The law, which critics say would allow owners of small businesses to invoke their faith to refuse service to LGBT (lesbian, gay, bisexual and transgender) customers, applies most apparently to wedding vendors who cite their faith in opposing same-sex “marriage.”
Where is the American public on this debate? It depends on how the question is asked.
An Associated Press poll found that 57 percent of Americans believe a wedding-related business should have the right to refuse service to a gay couple on religious grounds, as opposed to nearly 4 in 10 Americans (39 percent) who said that religious exemption — which Indiana’s new law explicitly allows — is wrong.
In addition, 50 percent said local magistrates shouldn’t have to issue marriage licenses to same-sex couples if it contradicts their religious beliefs.

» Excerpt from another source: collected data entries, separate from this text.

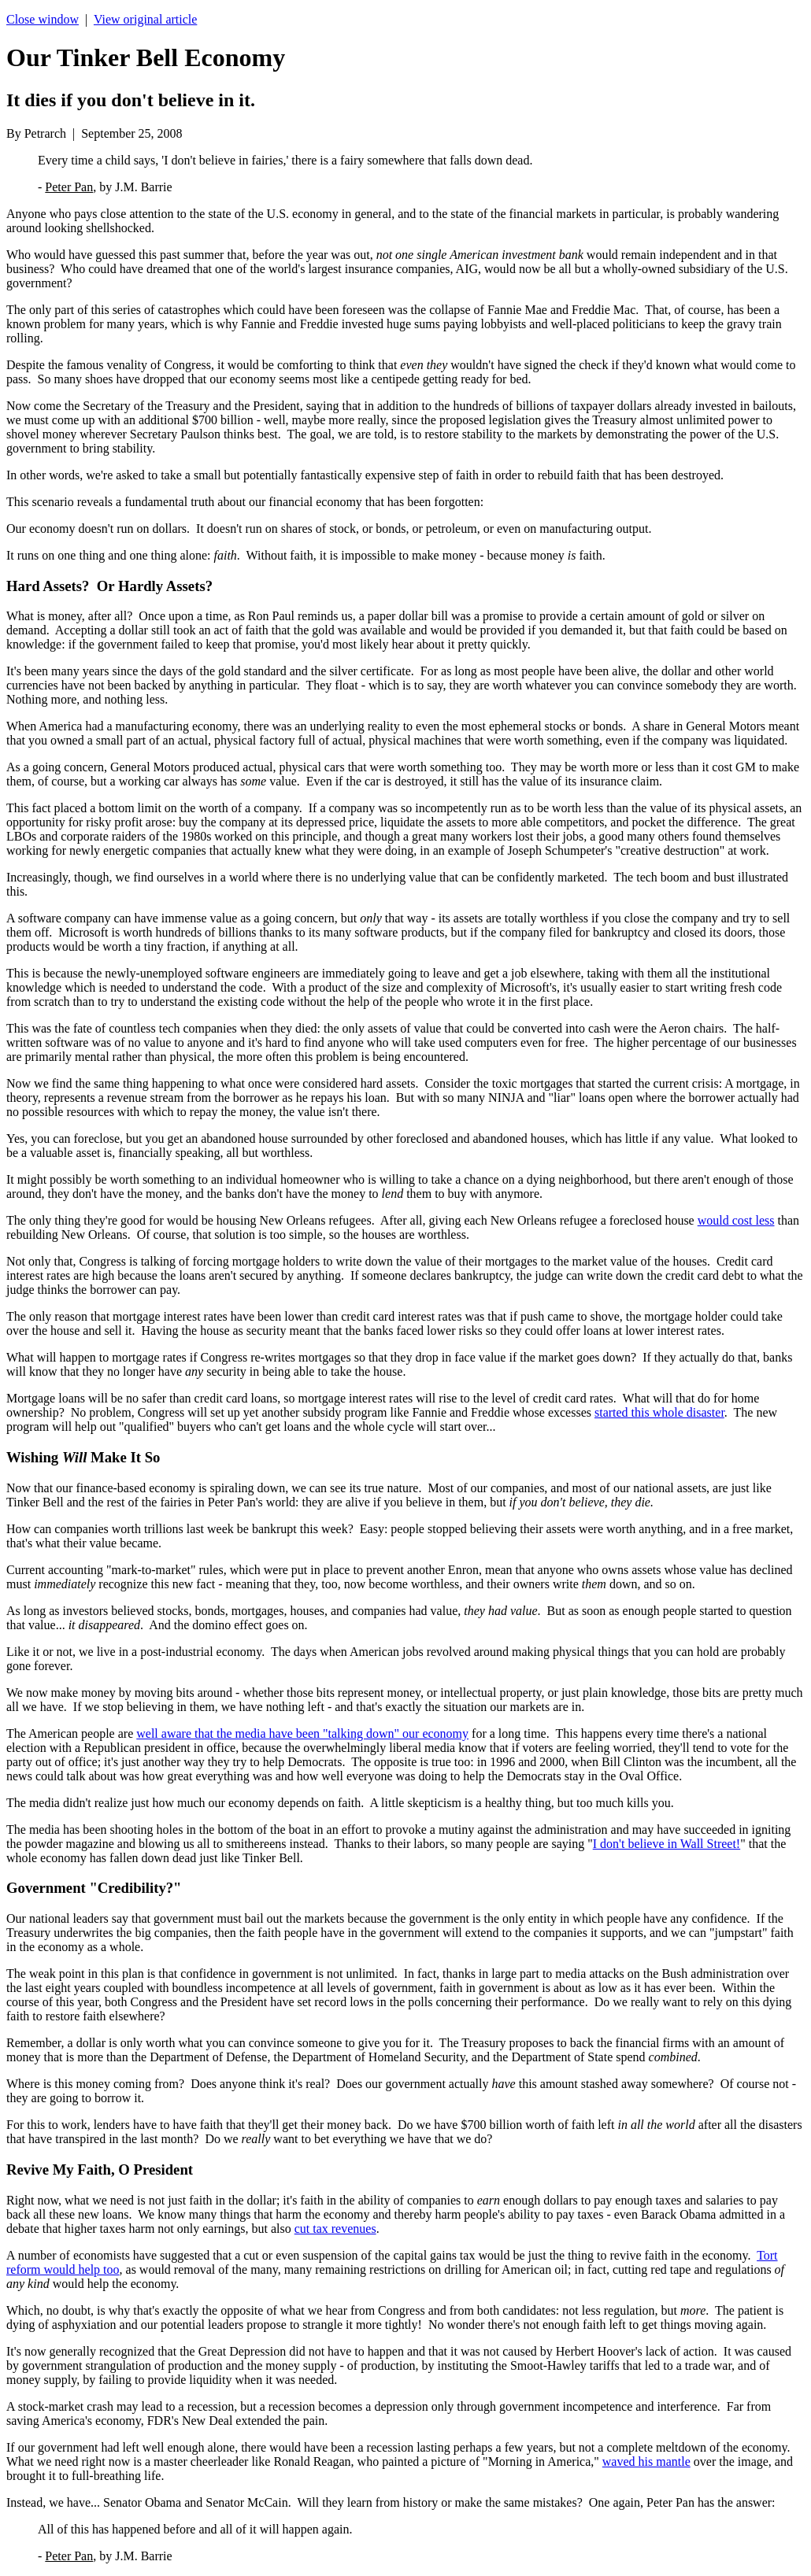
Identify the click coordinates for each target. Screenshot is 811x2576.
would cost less (736, 1220)
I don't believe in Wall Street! (666, 1843)
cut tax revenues (335, 2228)
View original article (145, 19)
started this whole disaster (659, 1412)
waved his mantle (646, 2461)
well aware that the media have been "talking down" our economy (302, 1733)
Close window (42, 19)
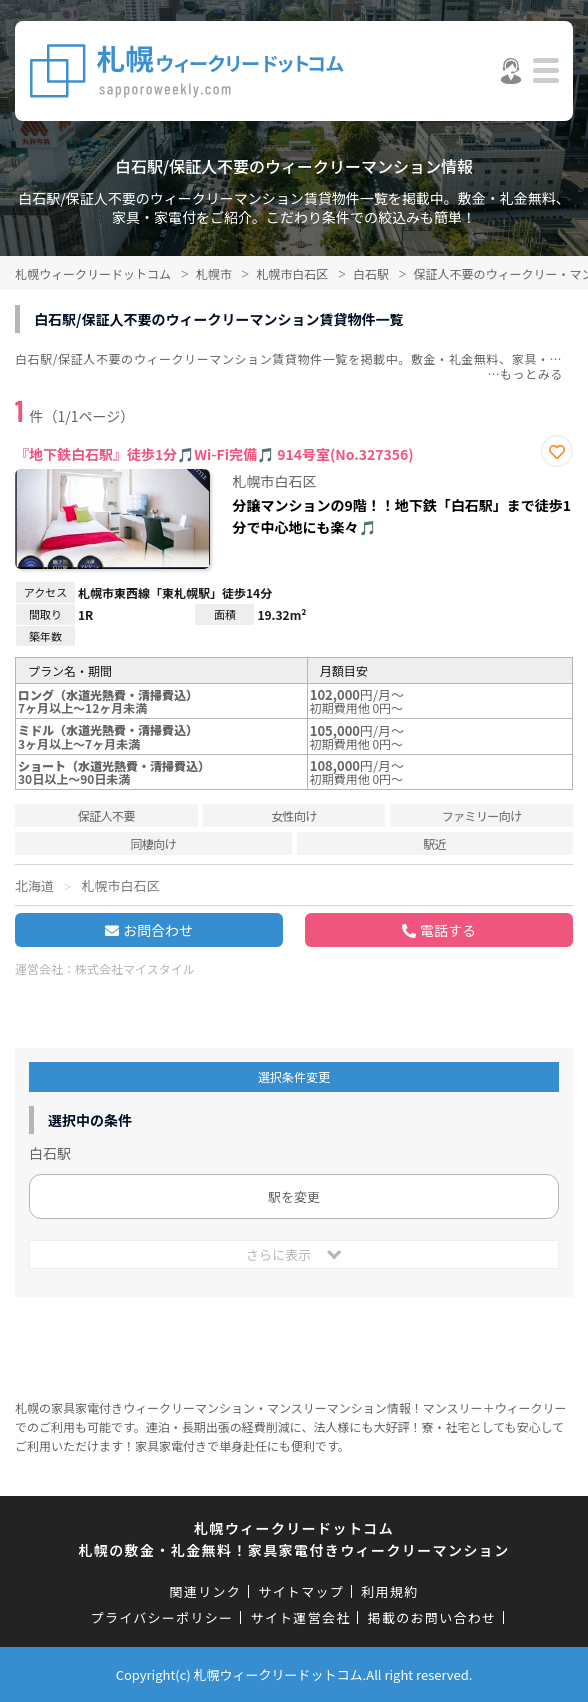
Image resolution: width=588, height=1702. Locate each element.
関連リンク (206, 1591)
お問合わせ (158, 930)
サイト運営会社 (300, 1617)
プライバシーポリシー (162, 1617)
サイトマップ (301, 1591)
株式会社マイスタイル (135, 968)
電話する (448, 930)
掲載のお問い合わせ (432, 1617)
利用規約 (389, 1591)
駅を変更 (294, 1196)
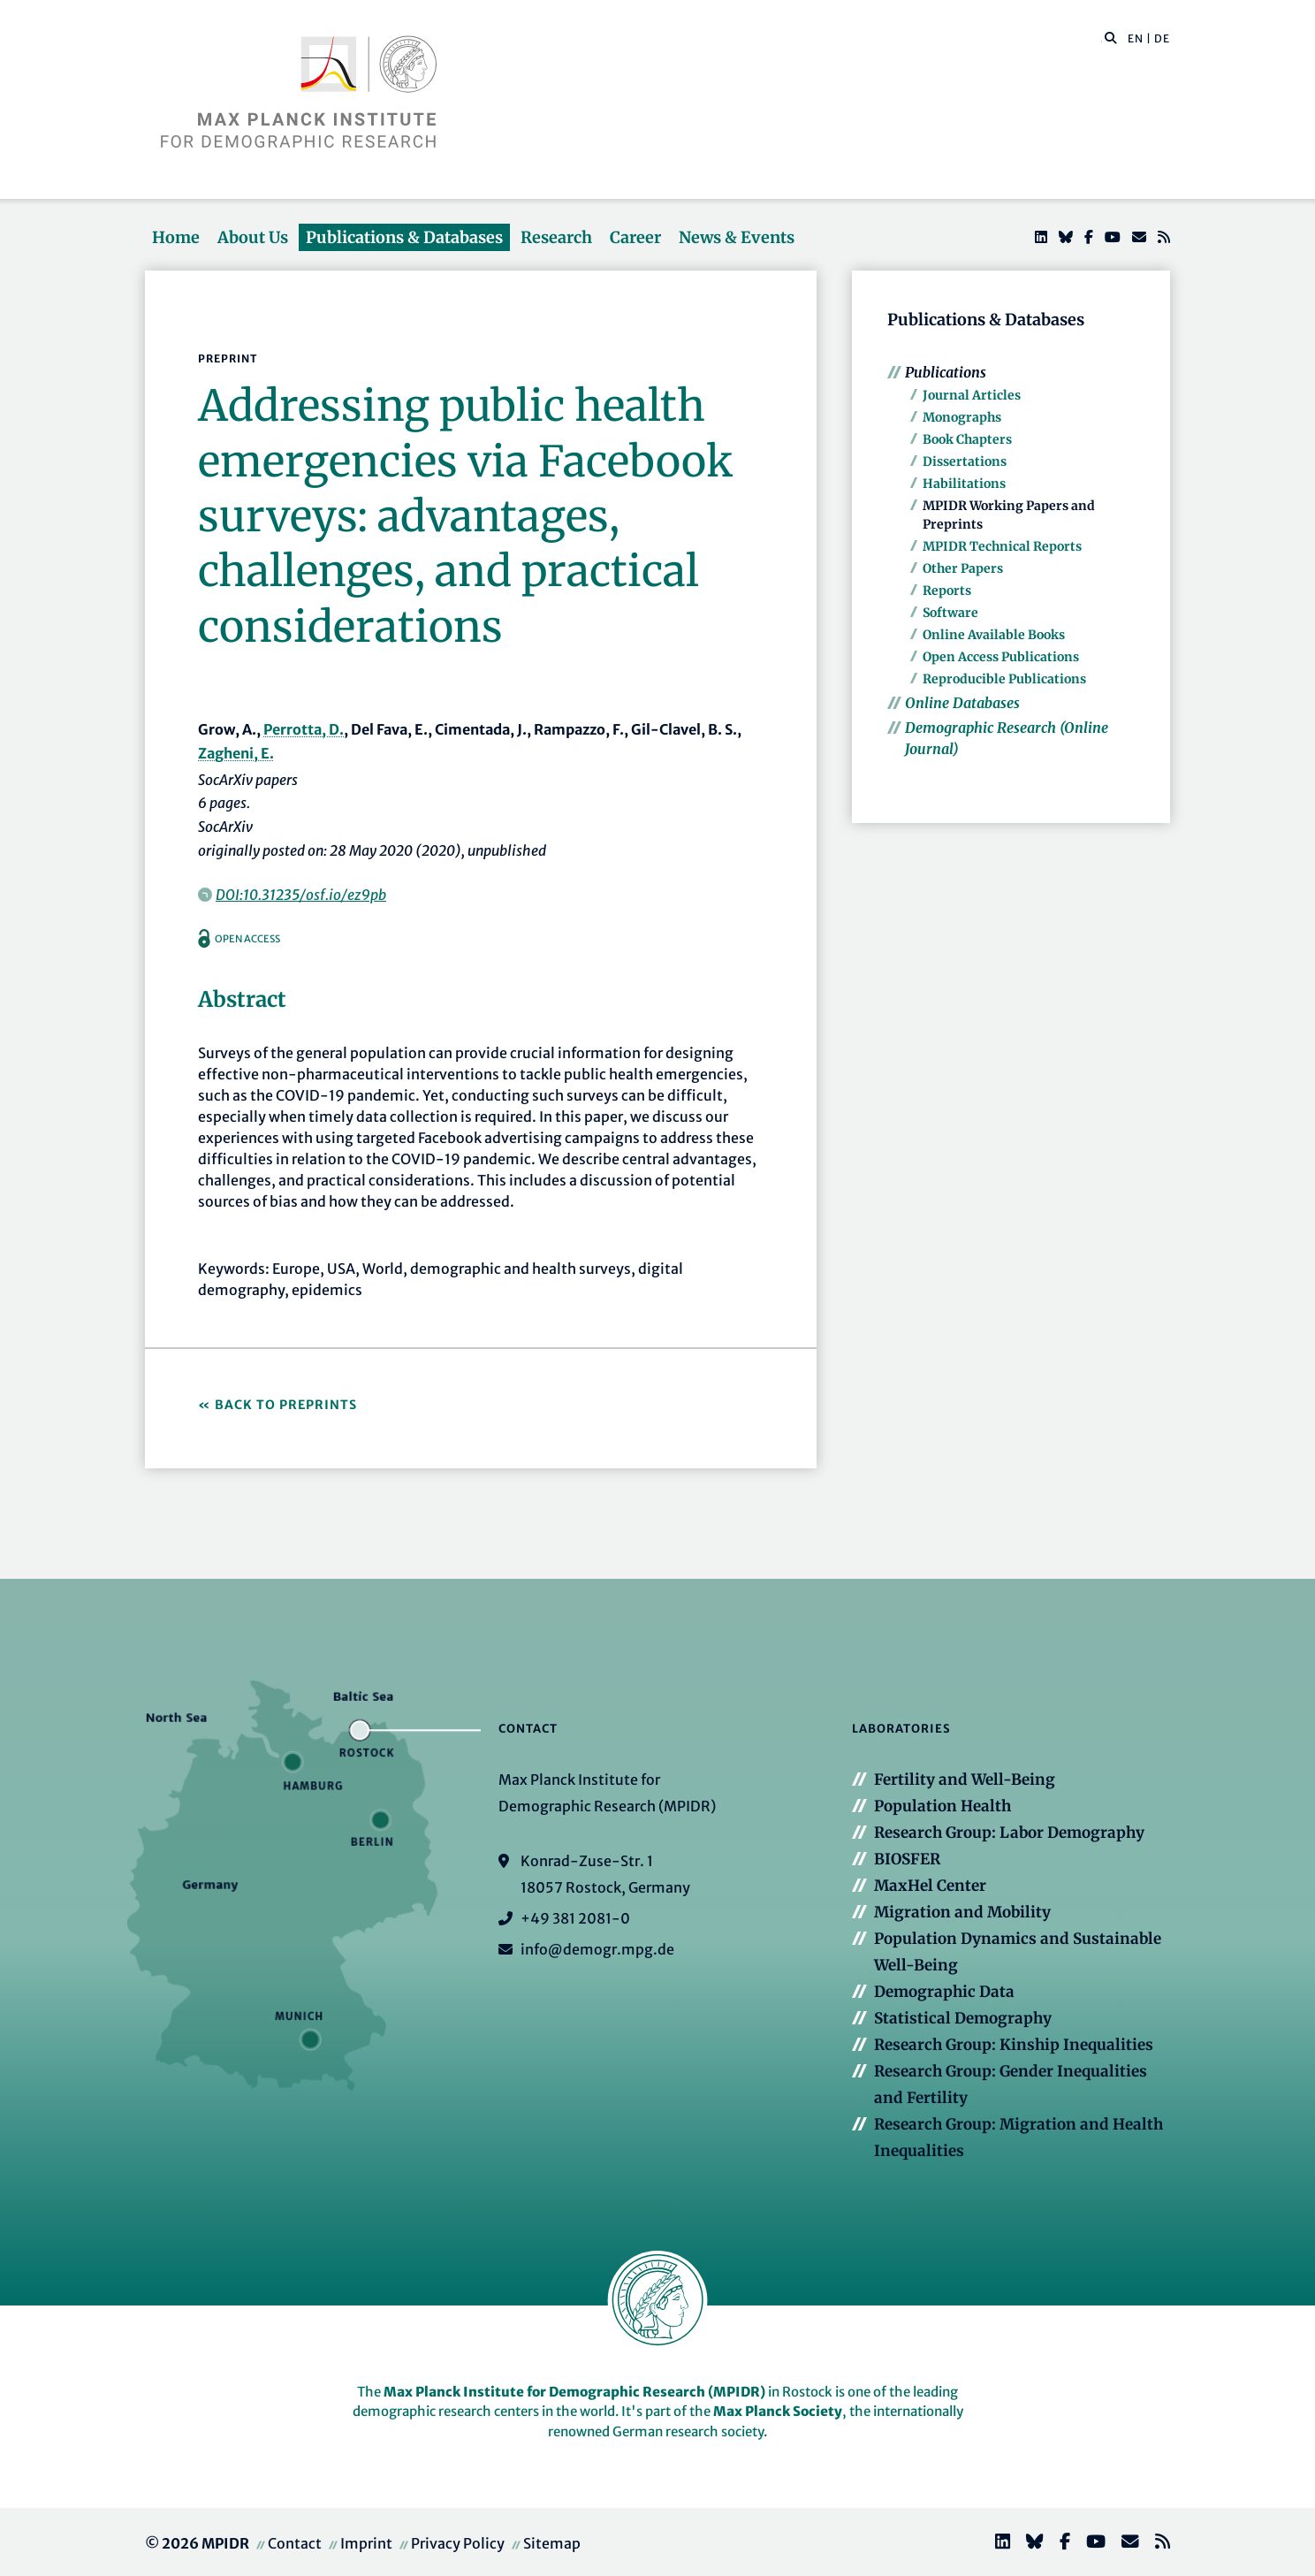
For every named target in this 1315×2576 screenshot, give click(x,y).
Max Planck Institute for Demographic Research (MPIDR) (574, 2391)
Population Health (942, 1806)
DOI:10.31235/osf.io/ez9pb (301, 894)
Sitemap (552, 2543)
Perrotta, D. (303, 729)
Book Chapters (967, 439)
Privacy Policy (458, 2543)
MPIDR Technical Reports (1002, 546)
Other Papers (963, 568)
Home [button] (176, 237)
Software (950, 613)
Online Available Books (994, 635)
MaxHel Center (930, 1885)
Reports (947, 590)
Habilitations (964, 484)
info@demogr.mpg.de (597, 1949)
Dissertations (965, 461)
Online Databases (962, 703)
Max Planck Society (777, 2411)
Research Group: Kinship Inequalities (1013, 2044)
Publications (945, 372)
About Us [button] (252, 237)
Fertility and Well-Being (964, 1779)
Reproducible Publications (1004, 679)
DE (1162, 38)
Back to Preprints (286, 1405)
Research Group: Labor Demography (1009, 1832)
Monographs (962, 417)
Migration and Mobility (962, 1912)
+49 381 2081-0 (575, 1918)
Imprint (366, 2543)
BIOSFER (907, 1859)
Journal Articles (972, 395)
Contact (295, 2543)
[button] (1111, 37)
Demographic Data (944, 1991)
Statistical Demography (963, 2018)
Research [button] (556, 237)
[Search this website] (1101, 39)
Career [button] (635, 237)
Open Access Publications (1001, 657)
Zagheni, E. (236, 753)
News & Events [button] (736, 237)
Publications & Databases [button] (404, 237)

Other polls show less sympathy for business owners who support Religious Freedom Restoration Act laws.
A survey on wedding services and gay couples, released September 2014 by the Pew Research Center, found 47 percent of respondents thought it should be legal for businesses to turn away gay couples on religious grounds, compared with 49 percent who said they should be required to accept them as customers.
Change of attitude
But Americans register far different attitudes about service to gay customers when the question does not mention a wedding. Then there is little sympathy for those who would invoke religion to turn away gay customers. A 2014 Public Religion Research Institute (PRRI) survey found a mere 16 percent of Americans supporting small-business owners who would turn away a gay customer for religious reasons.
Asking specifically about turning away gay couples headed to the altar does seem to make a difference to Americans, who come out strongly against anti-gay corporate discrimination, said Dan Cox, PRRI’s director of research.
Americans don’t like the government telling people what to do when it comes to religion, Cox said, but they also strongly reject discrimination against gays in the marketplace.
“But when these two values conflict and the question is so narrowly constructed, they may answer it narrowly, and reason that allowing a small subset of businesses to turn away gay customers would not have such sweeping discriminatory effects.”